Artificial Heart Animation

Critique Of Technoscience


A primary critique of technoscience is that it targets a 'straw man' construction of science. That is, contemporary philosophy of science typically takes a pragmatic and instrumental view of objectivity. From this perspective, what is objective is what can be measured, transfers to other contexts, and can be used to make predictions. This is not different from the performative view of objectivity preferred by technoscience, leaving technoscience with a critique of a naive view of science that many, if not most, contemporary scientists would not agree with.

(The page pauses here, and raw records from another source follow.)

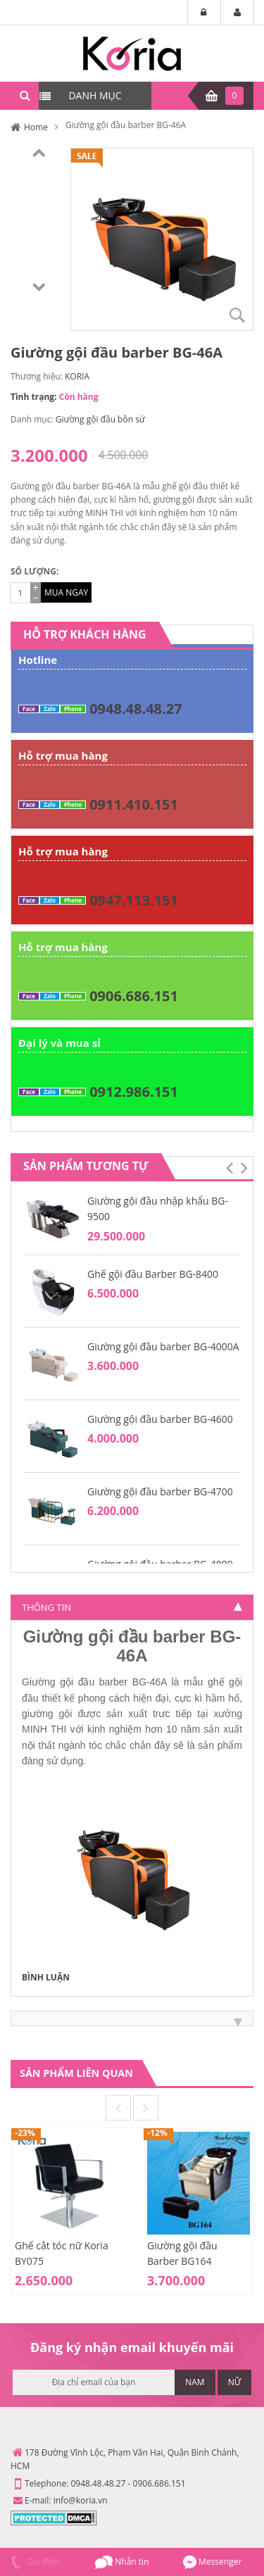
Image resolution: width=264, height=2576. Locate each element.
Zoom (237, 314)
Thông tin (46, 1607)
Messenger (212, 2562)
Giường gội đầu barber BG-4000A (163, 1346)
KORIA (77, 376)
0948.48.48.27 (135, 708)
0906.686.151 (133, 995)
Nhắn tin (122, 2562)
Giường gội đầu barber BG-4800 (160, 1564)
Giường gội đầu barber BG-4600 (160, 1419)
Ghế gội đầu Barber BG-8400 (152, 1274)
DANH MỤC (94, 95)
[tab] (132, 1607)
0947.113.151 (133, 900)
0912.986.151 (133, 1091)
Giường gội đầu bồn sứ (100, 419)
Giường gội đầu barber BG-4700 (160, 1491)
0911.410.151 (133, 804)
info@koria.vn (81, 2500)
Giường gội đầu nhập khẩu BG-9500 (157, 1208)
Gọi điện (33, 2562)
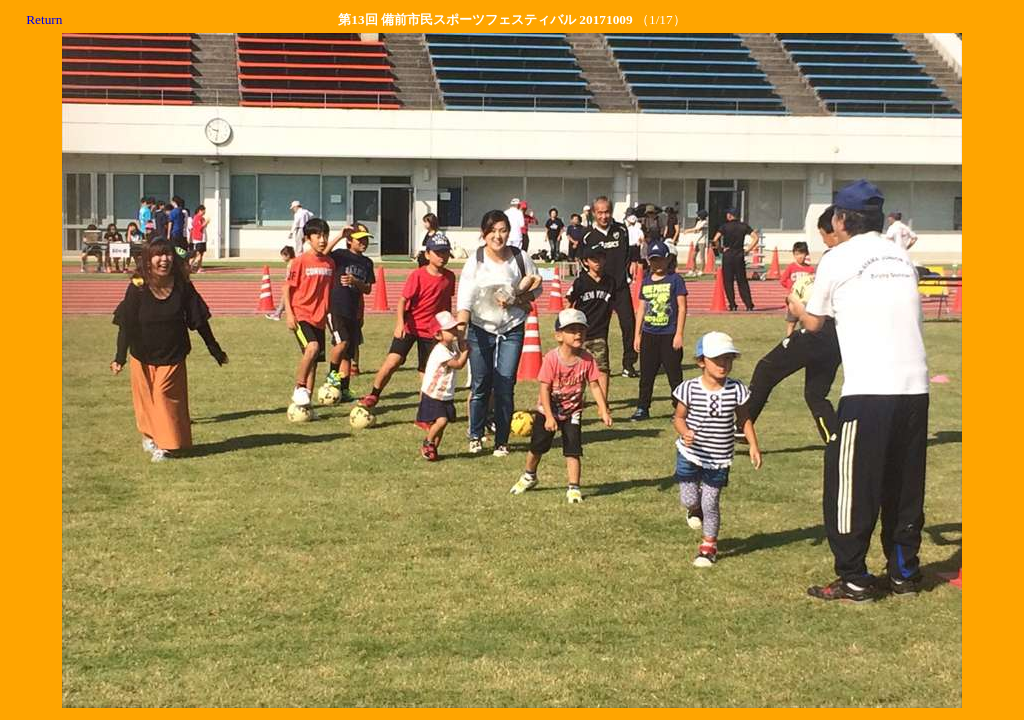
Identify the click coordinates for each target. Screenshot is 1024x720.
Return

The concept of material networks is also
ontologically unclear and somewhat archaic, depending upon a material/ideal dichotomy that has largely been abandoned, by both scientists and philosophers, during the latter half of the twentieth century.
Finally, the boundaries separating traditional scientific areas have also been increasingly blurred in scientific practice during the course of the twentieth century, with many knowledge fields now being fundamentally trans-disciplinary. Many traditional areas of science, such as biology, zoology and botany, have been superseded by more systemic conceptions, such as eco-sciences and approaches that integrate older conceptions of nature with conceptions in which relationships between human activity (production, economics, politics, etc.) and non-human biology are in focus. Today, multi-disciplinary approaches are often a condition for research funding.
These considerations question the current relevance of technoscience, seeing its critique as belonging perhaps to a 1970s view of science, its philosophical foundations having been superseded by
post-structuralism, and its vision as merely descriptive of what most contemporary scientists and technologists take for granted.